_WHAT IS BEING ASKED_
Please return all lines in the listing holding the word "saldırgan".

★ ★ ★ ★

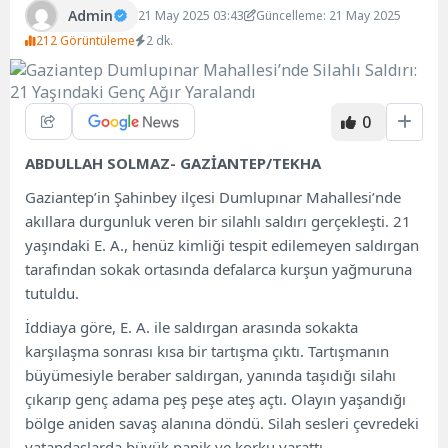
Admin
21 May 2025 03:43
Güncelleme: 21 May 2025
212 Görüntüleme
2 dk.
0
ABDULLAH SOLMAZ- GAZİANTEP/TEKHA
Gaziantep’in Şahinbey ilçesi Dumlupınar Mahallesi’nde
akıllara durgunluk veren bir silahlı saldırı gerçekleşti. 21
yaşındaki E. A., henüz kimliği tespit edilemeyen saldırgan
tarafından sokak ortasında defalarca kurşun yağmuruna
tutuldu.
İddiaya göre, E. A. ile saldırgan arasında sokakta
karşılaşma sonrası kısa bir tartışma çıktı. Tartışmanın
büyümesiyle beraber saldırgan, yanında taşıdığı silahı
çıkarıp genç adama peş peşe ateş açtı. Olayın yaşandığı
bölge aniden savaş alanına döndü. Silah sesleri çevredeki
vatandaşlarda büyük panik ve korku yarattı.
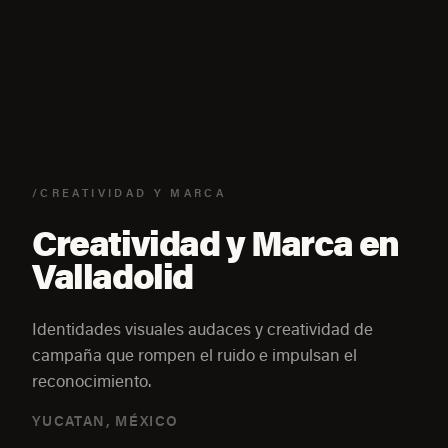
/CREATIVIDAD Y MARCA
Creatividad y Marca en
Valladolid
Identidades visuales audaces y creatividad de
campaña que rompen el ruido e impulsan el
reconocimiento.
YUCATAN, MÉXICO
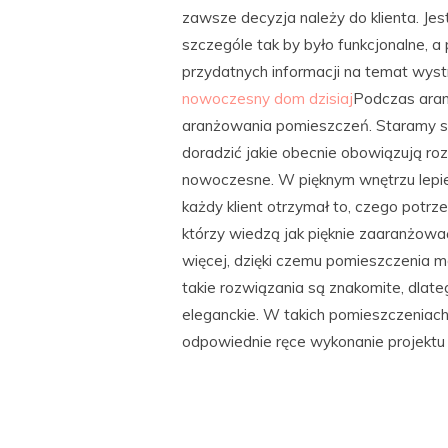
zawsze decyzja należy do klienta. J
szczególe tak by było funkcjonalne, a
przydatnych informacji na temat wyst
nowoczesny dom dzisiaj
Podczas aran
aranżowania pomieszczeń. Staramy s
doradzić jakie obecnie obowiązują rozw
nowoczesne. W pięknym wnętrzu lepie
każdy klient otrzymał to, czego potrzeb
którzy wiedzą jak pięknie zaaranżow
więcej, dzięki czemu pomieszczenia m
takie rozwiązania są znakomite, dlate
eleganckie. W takich pomieszczeniach 
odpowiednie ręce wykonanie projektu i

★ ★ ★ ★

_SOLUTION FOR THIS EXERCISE_
yaşındaki E. A., henüz kimliği tespit edilemeyen saldırgan
İddiaya göre, E. A. ile saldırgan arasında sokakta
büyümesiyle beraber saldırgan, yanında taşıdığı silahı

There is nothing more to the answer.